* MATERIAL PROVIDED
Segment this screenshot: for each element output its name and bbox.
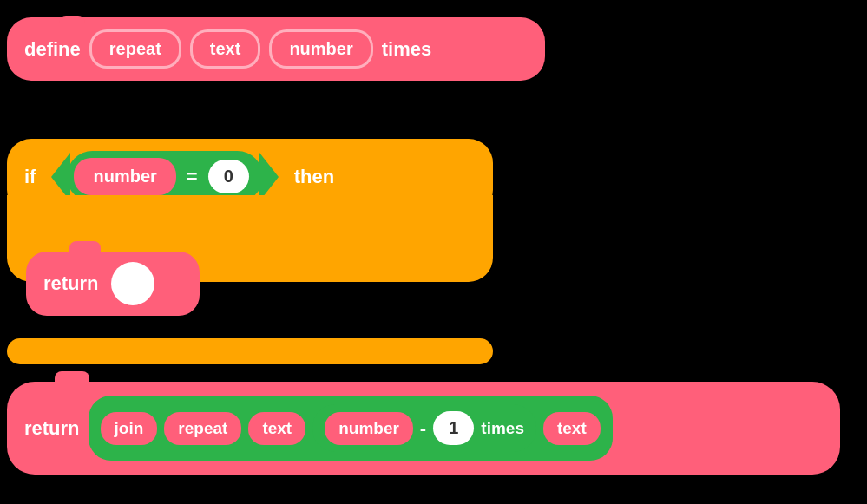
then-label: then xyxy=(294,166,334,188)
value-zero[interactable]: 0 xyxy=(208,160,249,193)
if-label: if xyxy=(24,166,36,188)
inner-sub-block[interactable]: number - 1 times xyxy=(312,404,536,452)
repeat-pill[interactable]: repeat xyxy=(89,29,181,69)
block-if-end xyxy=(7,338,493,364)
block-define[interactable]: define repeat text number times xyxy=(7,17,545,81)
text-pill-bottom-2[interactable]: text xyxy=(543,412,601,445)
block-return-inner[interactable]: return xyxy=(26,252,200,316)
condition-number-pill[interactable]: number xyxy=(74,158,175,195)
minus-sign: - xyxy=(420,417,426,440)
text-pill-1[interactable]: text xyxy=(190,29,261,69)
return-inner-label: return xyxy=(43,272,99,295)
equals-sign: = xyxy=(183,166,201,188)
join-label[interactable]: join xyxy=(101,412,158,445)
text-pill-bottom[interactable]: text xyxy=(248,412,305,445)
block-return-bottom[interactable]: return join repeat text number - 1 times… xyxy=(7,382,840,475)
repeat-pill-bottom[interactable]: repeat xyxy=(164,412,241,445)
empty-circle xyxy=(111,262,154,305)
times-pill-bottom: times xyxy=(481,419,524,438)
number-pill-bottom[interactable]: number xyxy=(325,412,413,445)
number-pill[interactable]: number xyxy=(269,29,372,69)
value-one[interactable]: 1 xyxy=(433,411,474,445)
join-block[interactable]: join repeat text number - 1 times text xyxy=(89,396,613,461)
times-label: times xyxy=(382,38,431,61)
canvas: define repeat text number times if numbe… xyxy=(0,0,867,504)
return-bottom-label: return xyxy=(24,417,80,440)
define-label: define xyxy=(24,38,81,61)
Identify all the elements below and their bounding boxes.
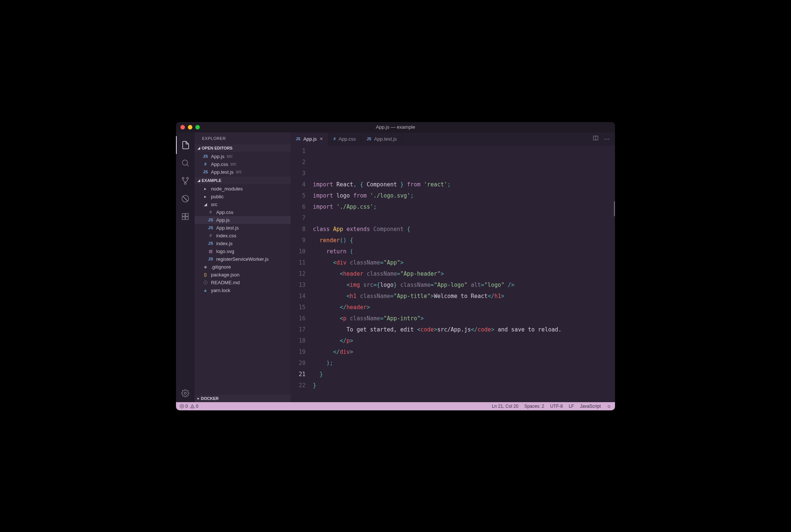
code-line[interactable] — [313, 212, 615, 224]
editor-tab[interactable]: JSApp.test.js — [361, 132, 402, 145]
file-name: App.js — [211, 154, 224, 159]
svg-rect-7 — [186, 213, 188, 216]
tree-item[interactable]: JSApp.test.js — [195, 224, 291, 232]
vscode-window: App.js — example EXPLORER — [176, 122, 615, 410]
code-line[interactable]: </div> — [313, 346, 615, 358]
warnings-indicator[interactable]: 0 — [190, 404, 198, 409]
end-of-line[interactable]: LF — [569, 404, 574, 409]
tree-item[interactable]: ⓘREADME.md — [195, 279, 291, 286]
code-line[interactable]: import logo from './logo.svg'; — [313, 190, 615, 201]
code-line[interactable]: <h1 className="App-title">Welcome to Rea… — [313, 291, 615, 302]
open-editors-header[interactable]: ◢ OPEN EDITORS — [195, 144, 291, 152]
tab-label: App.test.js — [374, 136, 397, 142]
tab-label: App.css — [339, 136, 356, 142]
file-name: node_modules — [211, 186, 243, 192]
file-name: index.css — [216, 233, 236, 238]
tree-item[interactable]: ▲yarn.lock — [195, 286, 291, 294]
code-line[interactable]: return ( — [313, 246, 615, 257]
source-control-icon[interactable] — [176, 172, 195, 190]
file-name: App.js — [216, 217, 230, 223]
tree-item[interactable]: ◢src — [195, 201, 291, 208]
code-line[interactable]: <p className="App-intro"> — [313, 313, 615, 324]
split-editor-icon[interactable] — [593, 135, 599, 142]
indentation[interactable]: Spaces: 2 — [524, 404, 544, 409]
chevron-down-icon: ◢ — [198, 146, 200, 150]
debug-icon[interactable] — [176, 190, 195, 208]
feedback-icon[interactable]: ☺ — [607, 404, 611, 409]
line-number: 10 — [291, 246, 305, 257]
tree-item[interactable]: JSApp.js — [195, 216, 291, 224]
line-number: 19 — [291, 346, 305, 358]
code-line[interactable]: import './App.css'; — [313, 201, 615, 212]
open-editor-item[interactable]: JSApp.js src — [195, 153, 291, 160]
code-line[interactable]: render() { — [313, 235, 615, 246]
line-number: 4 — [291, 179, 305, 190]
cursor-position[interactable]: Ln 21, Col 20 — [492, 404, 518, 409]
search-icon[interactable] — [176, 154, 195, 172]
line-number-gutter: 12345678910111213141516171819202122 — [291, 145, 313, 402]
code-line[interactable]: <header className="App-header"> — [313, 268, 615, 279]
editor-tab[interactable]: #App.css — [329, 132, 362, 145]
tree-item[interactable]: ▸public — [195, 193, 291, 201]
line-number: 17 — [291, 324, 305, 335]
file-icon: ◆ — [202, 265, 209, 269]
code-line[interactable]: To get started, edit <code>src/App.js</c… — [313, 324, 615, 335]
line-number: 6 — [291, 201, 305, 212]
line-number: 20 — [291, 358, 305, 369]
activity-bar — [176, 132, 195, 402]
titlebar: App.js — example — [176, 122, 615, 132]
tree-item[interactable]: #App.css — [195, 208, 291, 216]
file-name: App.test.js — [211, 169, 234, 175]
language-mode[interactable]: JavaScript — [580, 404, 601, 409]
line-number: 1 — [291, 145, 305, 157]
code-line[interactable]: import React, { Component } from 'react'… — [313, 179, 615, 190]
code-line[interactable]: <img src={logo} className="App-logo" alt… — [313, 279, 615, 291]
project-header[interactable]: ◢ EXAMPLE — [195, 177, 291, 184]
tree-item[interactable]: {}package.json — [195, 271, 291, 279]
project-tree: ▸node_modules▸public◢src#App.cssJSApp.js… — [195, 184, 291, 395]
code-line[interactable]: } — [313, 380, 615, 391]
file-dir: src — [227, 154, 233, 159]
code-content[interactable]: import React, { Component } from 'react'… — [313, 145, 615, 402]
tree-item[interactable]: #index.css — [195, 232, 291, 240]
encoding[interactable]: UTF-8 — [550, 404, 563, 409]
tab-label: App.js — [303, 136, 317, 142]
explorer-icon[interactable] — [176, 136, 195, 154]
tree-item[interactable]: ▸node_modules — [195, 185, 291, 193]
code-line[interactable]: </header> — [313, 302, 615, 313]
status-left: 0 0 — [180, 404, 198, 409]
tree-item[interactable]: JSregisterServiceWorker.js — [195, 255, 291, 263]
main-body: EXPLORER ◢ OPEN EDITORS JSApp.js src#App… — [176, 132, 615, 402]
file-name: .gitignore — [211, 264, 231, 270]
line-number: 11 — [291, 257, 305, 268]
file-name: yarn.lock — [211, 288, 230, 293]
tree-item[interactable]: JSindex.js — [195, 240, 291, 247]
code-line[interactable]: class App extends Component { — [313, 224, 615, 235]
errors-indicator[interactable]: 0 — [180, 404, 188, 409]
open-editors-label: OPEN EDITORS — [202, 146, 233, 150]
code-line[interactable]: <div className="App"> — [313, 257, 615, 268]
open-editor-item[interactable]: JSApp.test.js src — [195, 168, 291, 176]
settings-gear-icon[interactable] — [176, 384, 195, 402]
code-line[interactable] — [313, 391, 615, 402]
scrollbar-thumb[interactable] — [614, 201, 615, 216]
chevron-down-icon: ◢ — [198, 179, 200, 182]
tree-item[interactable]: ◆.gitignore — [195, 263, 291, 271]
svg-point-3 — [187, 177, 189, 179]
editor-tab[interactable]: JSApp.js× — [291, 132, 329, 145]
status-bar: 0 0 Ln 21, Col 20 Spaces: 2 UTF-8 LF Jav… — [176, 402, 615, 410]
close-icon[interactable]: × — [320, 136, 323, 142]
tree-item[interactable]: ▧logo.svg — [195, 247, 291, 255]
file-name: src — [211, 202, 217, 207]
chevron-right-icon: ▸ — [198, 397, 199, 400]
open-editor-item[interactable]: #App.css src — [195, 160, 291, 168]
file-icon: JS — [366, 137, 371, 141]
code-line[interactable]: } — [313, 369, 615, 380]
more-icon[interactable]: ⋯ — [604, 135, 610, 142]
docker-header[interactable]: ▸ DOCKER — [195, 395, 291, 402]
extensions-icon[interactable] — [176, 208, 195, 225]
line-number: 8 — [291, 224, 305, 235]
editor[interactable]: 12345678910111213141516171819202122 impo… — [291, 145, 615, 402]
code-line[interactable]: </p> — [313, 335, 615, 346]
code-line[interactable]: ); — [313, 358, 615, 369]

* WORK INSTRUCTION
Go over the data above and copy every line that has the word "test" in it.

* ANSWER TO THIS EXERCISE
editor-tab[interactable]: JSApp.test.js — [361, 132, 402, 145]
tree-item[interactable]: JSApp.test.js — [195, 224, 291, 232]
tab-label: App.test.js — [374, 136, 397, 142]
file-name: App.test.js — [211, 169, 234, 175]
open-editor-item[interactable]: JSApp.test.js src — [195, 168, 291, 176]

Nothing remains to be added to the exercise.